Would you repeat the listing exactly, without any of its images?

···

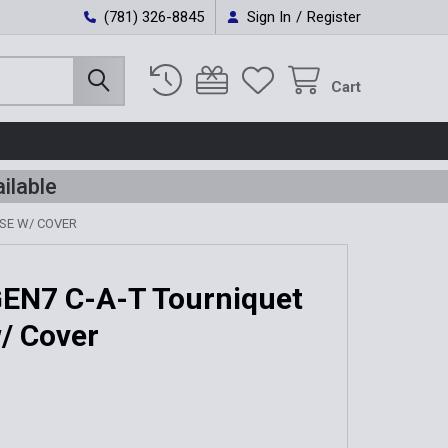
(781) 326-8845
Sign In
/
Register
Cart
ilable
ASE W/ COVER
GEN7 C-A-T Tourniquet
/ Cover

···

Response:
(781) 326-8845
Sign In
/
Register
Cart
ilable
ASE W/ COVER
GEN7 C-A-T Tourniquet
/ Cover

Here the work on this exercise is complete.